İbretlik sonuç: Dinî cemaatlere duyulan güven azaldı
Araştırma çarpıcı bir sonucu daha ortaya çıkardı. Buna göre, siyasî partiler ve dinî cemaatler gibi yapılara olan güvenin oldukça düşük olduğu dikkat çekti. Siyasî partilere güvenin yüzde 8, dinî cemaatlere güvenin ise yüzde 12 olduğu belirtilen araştırmada, “Benzer şekilde, en çok güven duyulan meslek grupları öğretmenler (%67) ve doktorlar (%66) olarak öne çıkarken, siyasetçiler (%6) toplumda en düşük güvene sahip gruptur. Bu bulgular, güven krizinin özellikle siyasî ve dinî yapılar üzerinde yoğunlaştığını göstermektedir. (...)
“Bulgulara göre, bireylerin % 63’ü insanlara karşı genel bir temkinlilik göstermekte ve dikkatli olunması gerektiğini ifade etmektedir. İnsanlara güvenenlerin oranı ise yalnızca % 18’dir. (...) Bu durum, bireylerin en yakın sosyal çevrelerine bile sınırlı güven duyduğunu göstermektedir” denildi.
![](/Sites/YeniAsya/Upload/images/Content/2025/02/11/anket1.jpg)
Çalışanların üçte biri tükenmişlik hissi yaşıyor
Araştırmanın iş memnuniyeti bulgularına göre, çalışanların %68’i işlerinden memnun olduğunu belirtirken, %41’i işlerini stresli buluyor ve %37’si iş sonrası yorgunluk yaşıyor. İş yoğunluğunun aile üzerindeki etkisi sınırlı olsa da çalışanların üçte biri düzenli tükenmişlik hissi yaşıyor. Katılımcıların %52’si önümüzdeki beş yılda hayatlarının daha iyi olacağına inanıyor, bu da toplumun genel anlamda iyimser bir bakış açısına sahip olduğunu gösteriyor. Ancak, %25’lik bir kesim gelecekte yaşamlarının kötüleşeceğini düşündüğünü ifade ediyor, bu da endişe taşıyan bir grubun varlığına işaret ediyor.
% 56’lık kesim yaşadığı yeri riskli buluyor
Araştırmada “Deprem riskine dair algılar dikkat çekicidir; %56 yaşadığı bölgeyi “riskli” veya “çok riskli” olarak görürken, %44’ü evlerini depreme dayanıklı bulmaktadır. TGSS bulguları, konut ve çevrel şartlarının genel bir resmini sunmakta ve bu alanların iyileştirilmesine yönelik politikaların önemini vurgulamaktadır” denildi.
![](/Sites/YeniAsya/Upload/images/Content/2025/02/11/gorsel44.jpg)
Ekonominin daha da kötüleşeceği düşünülüyor
Vatandaşın ülkedeki ekonominin durumu ve gelecek beklentileri ile ilgili bilgiler toplanan araştırmada anketin gerçekleştiği Mayıs-Haziran 2024 itibariyle ekonomiden genel bir rahatsızlık olduğu söylendi.
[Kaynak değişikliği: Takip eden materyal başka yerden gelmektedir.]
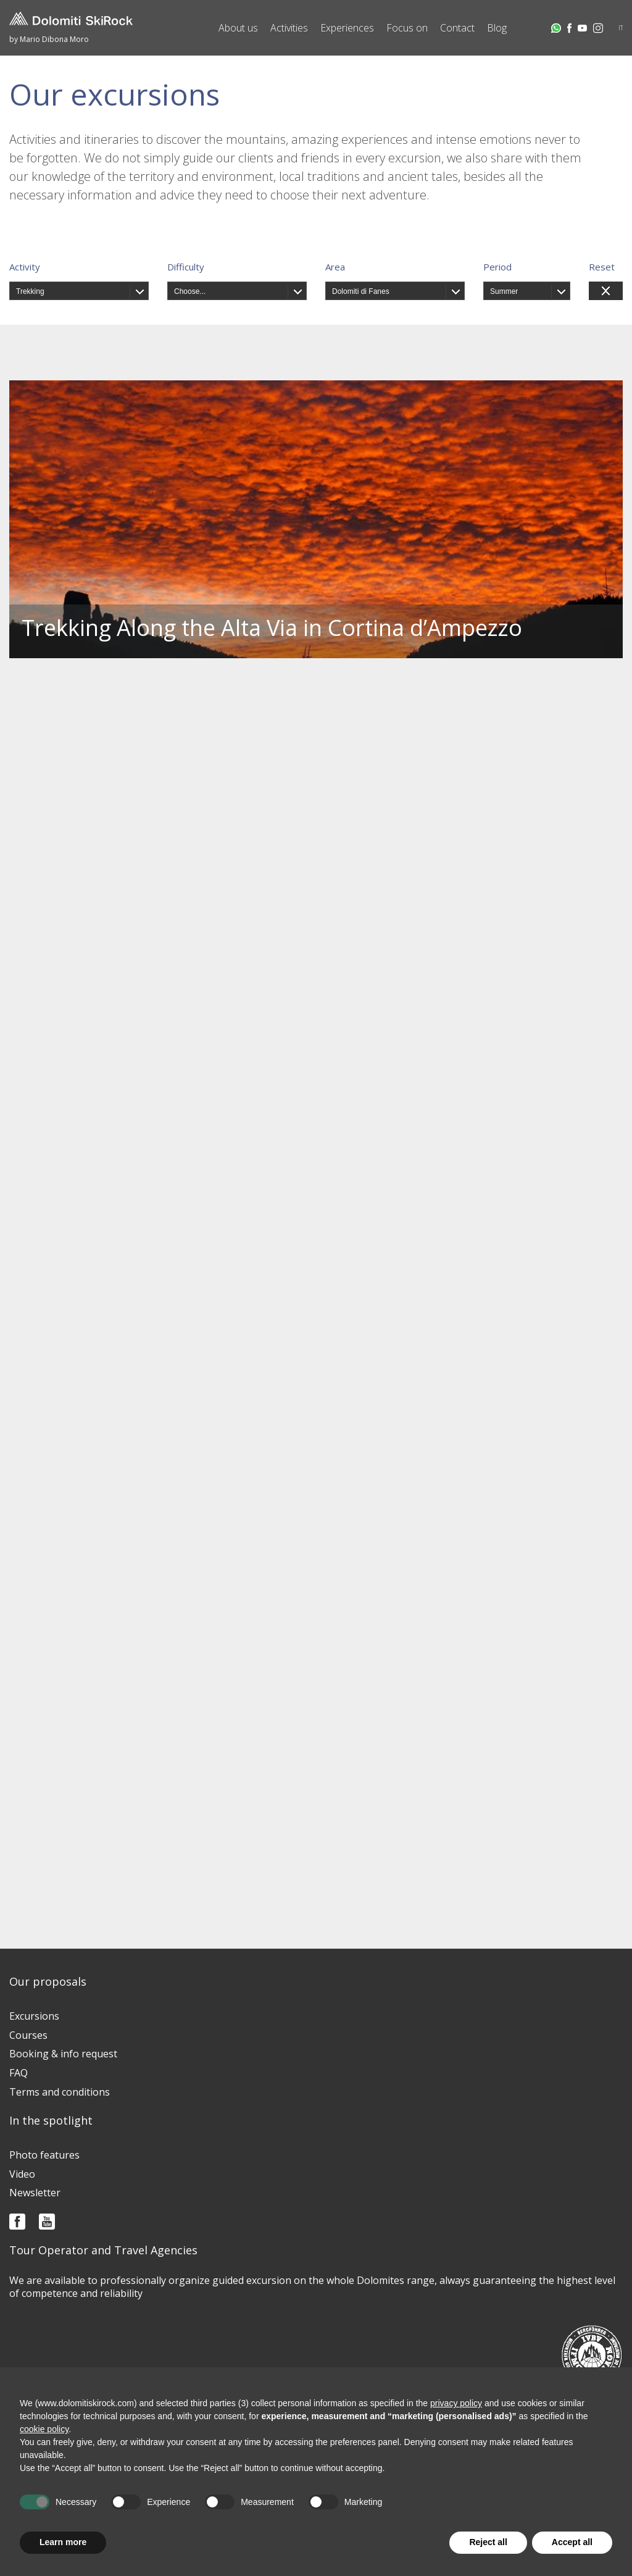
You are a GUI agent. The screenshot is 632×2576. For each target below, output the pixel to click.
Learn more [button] (63, 2542)
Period (497, 267)
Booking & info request (63, 2053)
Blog (497, 28)
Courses (28, 2035)
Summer (504, 291)
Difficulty (185, 267)
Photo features (44, 2155)
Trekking (30, 291)
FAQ (18, 2073)
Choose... (190, 291)
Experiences (347, 28)
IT (620, 27)
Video (22, 2174)
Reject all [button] (488, 2542)
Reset (602, 267)
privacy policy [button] (456, 2403)
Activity (24, 267)
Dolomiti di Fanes (360, 291)
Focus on (407, 28)
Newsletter (34, 2192)
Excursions (34, 2016)
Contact (457, 28)
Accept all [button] (572, 2542)
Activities (289, 28)
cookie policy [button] (44, 2429)
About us (238, 28)
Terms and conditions (59, 2092)
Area (335, 267)
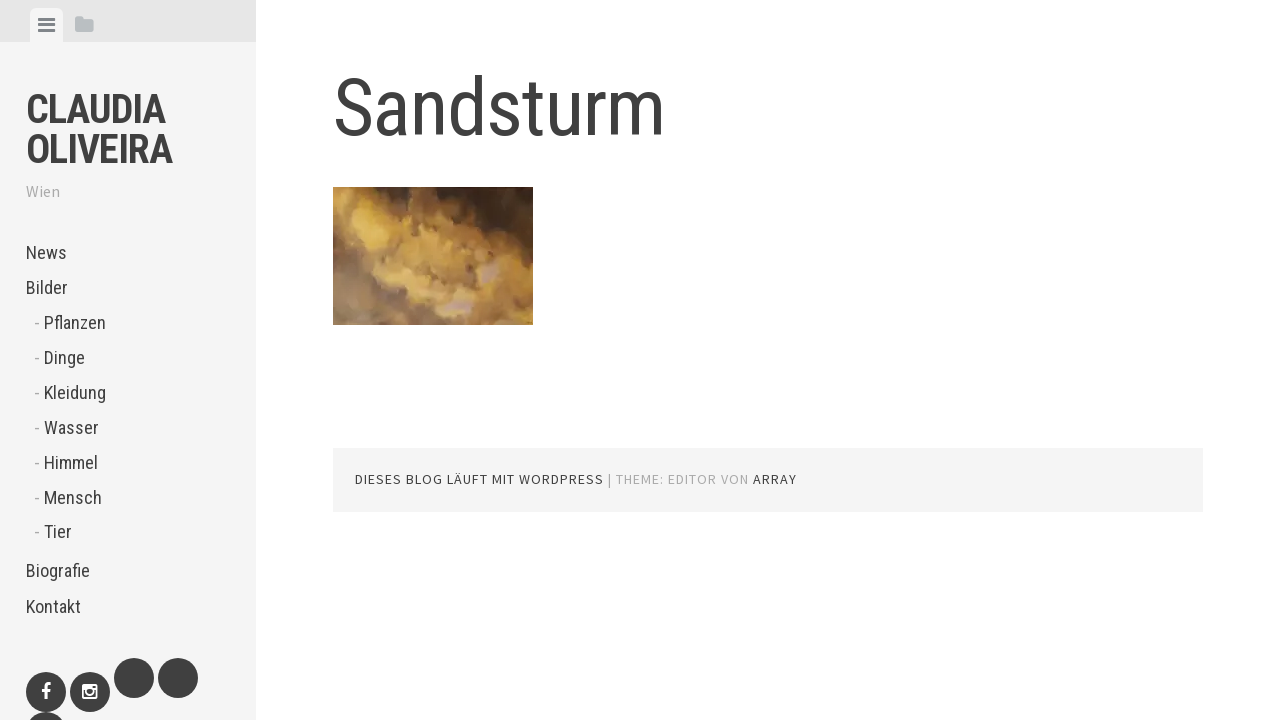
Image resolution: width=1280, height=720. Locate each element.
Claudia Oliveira (99, 129)
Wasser (71, 427)
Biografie (58, 570)
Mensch (73, 497)
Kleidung (75, 392)
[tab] (46, 25)
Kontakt (53, 606)
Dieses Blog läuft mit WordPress (479, 479)
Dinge (64, 357)
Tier (58, 531)
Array (775, 479)
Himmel (71, 462)
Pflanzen (75, 322)
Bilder (47, 287)
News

Araştırmada, “Son 12 ayda ekonominin kötüye gittiğini düşünenlerin oranı %83’ü bulurken, iyileşme algısı yalnızca %7 seviyesinde kalmıştır. Katılımcıların %61’i, önümüzdeki 12 ayda ekonominin daha da kötüye gideceğini öngörmektedir. Bu karamsar tablo, özellikle enflasyon, gelir eşitsizliği ve ekonomik belirsizliklerin toplum üzerindeki etkilerinden kaynaklanmaktadır. Kadınlar ve erkekler arasında karamsarlık düzeyleri benzer olmakla birlikte, gençlerin gelecek konusunda daha karamsar olduğu, yaşlıların ise mevcut ekonomik duruma yönelik daha olumsuz bir algıya sahip olduğu görülmektedir” denildi.
Eğitim seviyesi düştükçe karamsarlık artıyor
“Eğitim seviyesi yükseldikçe ekonomik algıların daha eleştirel hâle geldiği, ancak geleceğe yönelik karamsarlığın eğitim seviyesi düştükçe arttığı dikkat çekmektedir” ifadelerine yer verilen araştırmada şunlar söylendi: “Coğrafi bölgeler arasında da ekonomik algılar farklılık göstermektedir. Öyle ki Batı bölgelerinde ekonomik karamsarlık daha yüksekken, Kuzeydoğu ve Güneydoğu Anadolu bölgelerinde daha iyimser bir yaklaşım gözlemlenmiştir. Genel olarak, bireylerin ekonomik güven eksikliği ve karamsarlık içinde olduğu, ekonomik beklentilerin iyileşme yönünde sınırlı kaldığı ortaya çıkmaktadır.”